**What you have to do:** Among the entries, find the lines with the string "File" and copy them.

**Records to use:**
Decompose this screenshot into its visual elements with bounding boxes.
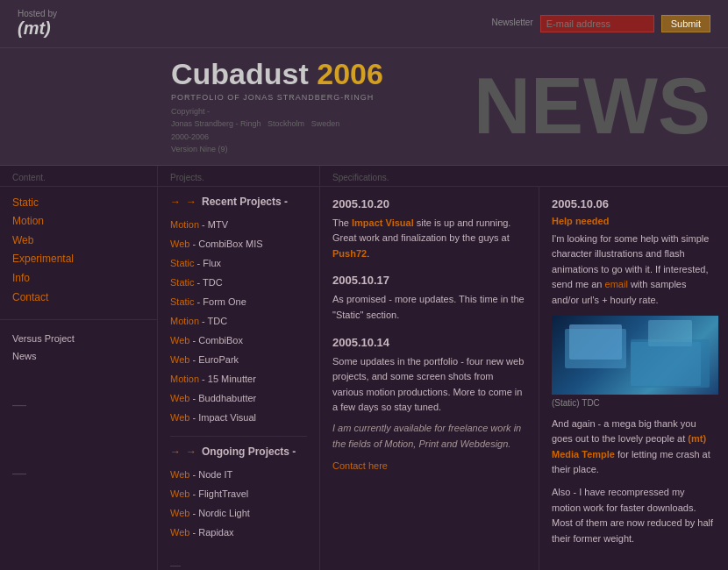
sidebar-item-web[interactable]: Web (12, 232, 145, 251)
list-item: Static - Form One (170, 292, 307, 311)
top-bar: Hosted by (mt) Newsletter Submit (0, 0, 728, 48)
list-item: Web - Nordic Light (170, 503, 307, 523)
newsletter-area: Newsletter Submit (492, 15, 711, 32)
mt-logo: (mt) (18, 18, 57, 39)
arrow-icon-2: → (186, 445, 196, 458)
hosted-by: Hosted by (mt) (18, 9, 57, 39)
arrow-icon: → (186, 196, 196, 208)
sidebar-extra: Versus Project News (0, 325, 157, 371)
sidebar-item-motion[interactable]: Motion (12, 212, 145, 232)
ongoing-projects-list: Web - Node IT Web - FlightTravel Web - N… (170, 465, 307, 542)
email-link[interactable]: email (605, 279, 628, 289)
list-item: Static - TDC (170, 273, 307, 292)
list-item: Web - Node IT (170, 465, 307, 484)
right-news-date: 2005.10.06 (552, 197, 716, 210)
list-item: Motion - 15 Minutter (170, 369, 307, 388)
news-date-3: 2005.10.14 (332, 336, 526, 349)
sidebar-item-static[interactable]: Static (12, 194, 145, 213)
news-date-1: 2005.10.20 (332, 197, 526, 210)
news-col-left: 2005.10.20 The Impact Visual site is up … (320, 187, 539, 570)
header-band: Cubadust 2006 PORTFOLIO OF JONAS STRANDB… (0, 48, 728, 166)
right-news-text2: And again - a mega big thank you goes ou… (552, 417, 716, 478)
list-item: Web - CombiBox MIS (170, 234, 307, 253)
projects-panel: Projects. → Recent Projects - Motion - M… (158, 166, 320, 570)
title-year: 2006 (317, 57, 383, 90)
copyright-years: 2000-2006 (171, 132, 209, 141)
newsletter-label: Newsletter (492, 18, 533, 27)
site-title-area: Cubadust 2006 PORTFOLIO OF JONAS STRANDB… (162, 57, 456, 156)
thumbnail-caption: (Static) TDC (552, 398, 716, 408)
list-item: Web - Rapidax (170, 523, 307, 542)
projects-panel-label: Projects. (158, 166, 320, 187)
list-item: Web - EuroPark (170, 350, 307, 369)
site-title: Cubadust 2006 (171, 57, 456, 91)
list-item: Web - Impact Visual (170, 408, 307, 427)
right-news-text1: I'm looking for some help with simple ch… (552, 232, 716, 309)
portfolio-sub: PORTFOLIO OF JONAS STRANDBERG-RINGH (171, 93, 456, 102)
news-text-2: As promised - more updates. This time in… (332, 292, 526, 323)
news-col-right: 2005.10.06 Help needed I'm looking for s… (539, 187, 728, 570)
list-item: Motion - MTV (170, 215, 307, 234)
news-entry-1: 2005.10.20 The Impact Visual site is up … (332, 197, 526, 262)
copyright-city: Stockholm (268, 119, 304, 128)
title-main: Cubadust (171, 57, 317, 90)
news-columns: 2005.10.20 The Impact Visual site is up … (320, 187, 728, 570)
sidebar-news[interactable]: News (12, 348, 145, 366)
sidebar-nav: Static Motion Web Experimental Info Cont… (0, 187, 158, 315)
right-news-text3: Also - I have recompressed my motion wor… (552, 485, 716, 546)
mt-link[interactable]: (mt) Media Temple (552, 433, 706, 460)
news-date-2: 2005.10.17 (332, 274, 526, 287)
news-entry-2: 2005.10.17 As promised - more updates. T… (332, 274, 526, 323)
contact-link[interactable]: Contact here (332, 460, 388, 471)
recent-projects-section: → Recent Projects - Motion - MTV Web - C… (158, 187, 319, 551)
sidebar-item-info[interactable]: Info (12, 269, 145, 289)
news-panel: Specifications. 2005.10.20 The Impact Vi… (320, 166, 728, 570)
list-item: Web - FlightTravel (170, 484, 307, 503)
news-panel-label: Specifications. (320, 166, 728, 187)
news-entry-3: 2005.10.14 Some updates in the portfolio… (332, 336, 526, 473)
content-area: Projects. → Recent Projects - Motion - M… (158, 166, 728, 570)
right-news-title: Help needed (552, 216, 716, 226)
news-text-3: Some updates in the portfolio - four new… (332, 354, 526, 416)
news-text-1: The Impact Visual site is up and running… (332, 216, 526, 262)
sidebar-item-experimental[interactable]: Experimental (12, 250, 145, 269)
sidebar-versus[interactable]: Versus Project (12, 331, 145, 348)
copyright-name: Jonas Strandberg - Ringh (171, 119, 261, 128)
main-layout: Content. Static Motion Web Experimental … (0, 166, 728, 570)
list-item: Static - Flux (170, 253, 307, 273)
list-item: Motion - TDC (170, 311, 307, 331)
version: Version Nine (9) (171, 145, 228, 153)
list-item: Web - Buddhabutter (170, 388, 307, 408)
news-text-3b: I am currently available for freelance w… (332, 421, 526, 452)
sidebar-section-label: Content. (0, 166, 157, 187)
email-input[interactable] (540, 15, 654, 32)
submit-button[interactable]: Submit (661, 15, 710, 32)
recent-projects-title: → Recent Projects - (170, 196, 307, 208)
copyright-country: Sweden (311, 119, 340, 128)
list-item: Web - CombiBox (170, 331, 307, 350)
recent-projects-list: Motion - MTV Web - CombiBox MIS Static -… (170, 215, 307, 427)
news-big-text: NEWS (474, 67, 710, 146)
copyright-label: Copyright - (171, 107, 210, 116)
sidebar-item-contact[interactable]: Contact (12, 289, 145, 308)
copyright-info: Copyright - Jonas Strandberg - Ringh Sto… (171, 105, 456, 156)
hosted-by-label: Hosted by (18, 9, 57, 18)
ongoing-projects-title: → Ongoing Projects - (170, 445, 307, 458)
sidebar: Content. Static Motion Web Experimental … (0, 166, 158, 570)
thumbnail (552, 316, 718, 395)
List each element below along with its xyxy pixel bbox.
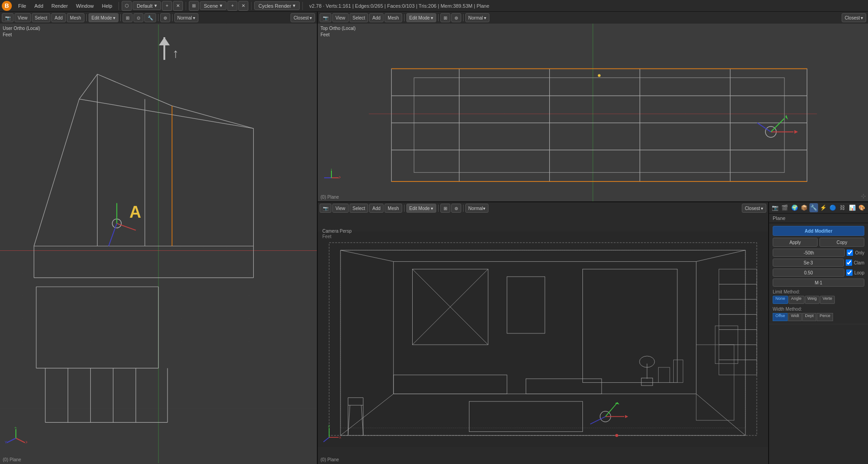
lm-none-btn[interactable]: None [773, 296, 788, 304]
vp-rb-view-btn[interactable]: View [332, 204, 349, 213]
loop-checkbox[interactable] [846, 269, 853, 276]
clam-checkbox[interactable] [846, 259, 852, 266]
vp-left-view-btn[interactable]: View [15, 13, 31, 22]
vp-rb-global-btn[interactable]: ⊞ [440, 204, 450, 213]
vp-rt-global-btn[interactable]: ⊞ [440, 13, 450, 22]
menu-window[interactable]: Window [72, 2, 97, 10]
vp-rb-pivot-btn[interactable]: Closest ▾ [742, 204, 766, 213]
add-modifier-row: Add Modifier [773, 226, 864, 236]
vp-rt-camera-btn[interactable]: 📷 [320, 13, 331, 22]
val050-btn[interactable]: 0.50 [773, 269, 844, 277]
svg-marker-91 [794, 130, 798, 134]
menu-help[interactable]: Help [99, 2, 116, 10]
vp-rb-camera-btn[interactable]: 📷 [320, 204, 331, 213]
vp-left-add-btn[interactable]: Add [51, 13, 66, 22]
viewport-right-bottom[interactable]: 📷 View Select Add Mesh Edit Mode ▾ ⊞ ⊚ N… [318, 202, 768, 464]
menu-add[interactable]: Add [31, 2, 47, 10]
vp-left-mesh-btn[interactable]: Mesh [67, 13, 84, 22]
vp-rb-add-btn[interactable]: Add [369, 204, 384, 213]
svg-marker-92 [785, 115, 788, 120]
vp-rt-mesh-btn[interactable]: Mesh [385, 13, 402, 22]
prop-icon-modifier[interactable]: 🔧 [809, 203, 818, 212]
vp-rt-shading-btn[interactable]: Normal ▾ [465, 13, 489, 22]
vp-left-pivot-btn[interactable]: ⊙ [133, 13, 143, 22]
right-top-viewport-content[interactable]: Top Ortho (Local) Feet (0) Plane X Y [318, 24, 868, 201]
prop-icon-particles[interactable]: ⚡ [819, 203, 828, 212]
engine-label: Cycles Render [258, 3, 291, 9]
prop-icon-physics[interactable]: 🔵 [829, 203, 837, 212]
f50th-btn[interactable]: -50th [773, 249, 845, 257]
vp-rt-select-btn[interactable]: Select [350, 13, 369, 22]
scene-add-btn[interactable]: + [227, 1, 237, 11]
close-workspace-btn[interactable]: ✕ [173, 1, 183, 11]
lm-angle-btn[interactable]: Angle [789, 296, 804, 304]
shading-chevron: ▾ [193, 15, 195, 20]
rt-shading-label: Normal [469, 15, 483, 20]
menu-file[interactable]: File [15, 2, 30, 10]
se3-btn[interactable]: Se·3 [773, 259, 844, 267]
vp-rt-editmode-btn[interactable]: Edit Mode ▾ [406, 13, 436, 22]
add-workspace-btn[interactable]: + [162, 1, 172, 11]
add-modifier-button[interactable]: Add Modifier [773, 226, 864, 236]
vp-rt-view-btn[interactable]: View [332, 13, 349, 22]
wm-perce-btn[interactable]: Perce [817, 313, 833, 321]
scene-dropdown[interactable]: Scene ▾ [200, 1, 227, 10]
vp-left-pivot-mode-btn[interactable]: Closest ▾ [291, 13, 315, 22]
blender-logo[interactable]: B [2, 1, 12, 11]
se3-row: Se·3 Clam [773, 259, 864, 267]
prop-modifier-section: Add Modifier Apply Copy -50th Only [769, 223, 868, 324]
prop-icon-constraints[interactable]: ⛓ [838, 203, 847, 212]
vp-rb-editmode-btn[interactable]: Edit Mode ▾ [406, 204, 436, 213]
vp-rb-mesh-btn[interactable]: Mesh [385, 204, 402, 213]
prop-icon-scene[interactable]: 🎬 [780, 203, 789, 212]
left-viewport-content[interactable]: ↑ A User Ortho (Local) Feet X Y Z [0, 24, 317, 464]
svg-line-89 [771, 118, 784, 132]
wm-dept-btn[interactable]: Dept [802, 313, 816, 321]
vp-left-proportional-btn[interactable]: ⊚ [160, 13, 170, 22]
prop-icon-world[interactable]: 🌍 [790, 203, 799, 212]
vp-rb-proportional-btn[interactable]: ⊚ [451, 204, 461, 213]
separator-1 [118, 2, 119, 10]
lm-verte-btn[interactable]: Verte [820, 296, 835, 304]
vp-left-global-btn[interactable]: ⊞ [123, 13, 133, 22]
vp-sep-3 [158, 14, 158, 21]
menu-render[interactable]: Render [48, 2, 71, 10]
top-menubar: B File Add Render Window Help ⬡ Default … [0, 0, 868, 12]
vp-rb-select-btn[interactable]: Select [350, 204, 369, 213]
scene-remove-btn[interactable]: ✕ [238, 1, 248, 11]
vp-rt-pivot-btn[interactable]: Closest ▾ [842, 13, 866, 22]
only-checkbox[interactable] [847, 249, 853, 256]
vp-rb-shading-btn[interactable]: Normal▾ [465, 204, 488, 213]
chevron-down-icon: ▾ [154, 3, 157, 9]
svg-line-51 [108, 224, 117, 246]
limit-method-section: Limit Method: None Angle Weig Verte [773, 289, 864, 304]
engine-dropdown[interactable]: Cycles Render ▾ [254, 1, 300, 10]
wm-offse-btn[interactable]: Offse [773, 313, 788, 321]
viewport-left[interactable]: 📷 View Select Add Mesh Edit Mode ▾ ⊞ ⊙ 🔧… [0, 12, 318, 464]
rt-shading-chevron: ▾ [484, 15, 486, 20]
lm-weig-btn[interactable]: Weig [805, 296, 819, 304]
right-bottom-viewport-content[interactable]: X Z Camera Persp Feet (0) Plane [318, 214, 768, 464]
m1-btn[interactable]: M·1 [773, 278, 864, 287]
svg-line-90 [757, 123, 771, 132]
vp-left-camera-btn[interactable]: 📷 [2, 13, 14, 22]
apply-copy-row: Apply Copy [773, 238, 864, 247]
prop-icon-object[interactable]: 📦 [800, 203, 809, 212]
apply-button[interactable]: Apply [773, 238, 818, 247]
camera-feet-text: Feet [322, 234, 331, 239]
vp-left-select-btn[interactable]: Select [32, 13, 51, 22]
vp-left-snap-btn[interactable]: 🔧 [144, 13, 156, 22]
global-icon[interactable]: ⊞ [189, 1, 199, 11]
vp-rt-add-btn[interactable]: Add [369, 13, 384, 22]
prop-icon-data[interactable]: 📊 [848, 203, 857, 212]
copy-button[interactable]: Copy [819, 238, 864, 247]
viewport-right-top[interactable]: 📷 View Select Add Mesh Edit Mode ▾ ⊞ ⊚ N… [318, 12, 868, 202]
prop-icon-material[interactable]: 🎨 [858, 203, 866, 212]
vp-rt-proportional-btn[interactable]: ⊚ [451, 13, 461, 22]
vp-left-editmode-btn[interactable]: Edit Mode ▾ [89, 13, 118, 22]
prop-icon-render[interactable]: 📷 [771, 203, 779, 212]
wm-widt-btn[interactable]: Widt [788, 313, 802, 321]
vp-left-shading-btn[interactable]: Normal ▾ [174, 13, 198, 22]
scene-icon[interactable]: ⬡ [122, 1, 132, 11]
workspace-dropdown[interactable]: Default ▾ [133, 1, 161, 10]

**Response:**
menu-file[interactable]: File [15, 2, 30, 10]
top-menubar: B File Add Render Window Help ⬡ Default … [0, 0, 868, 12]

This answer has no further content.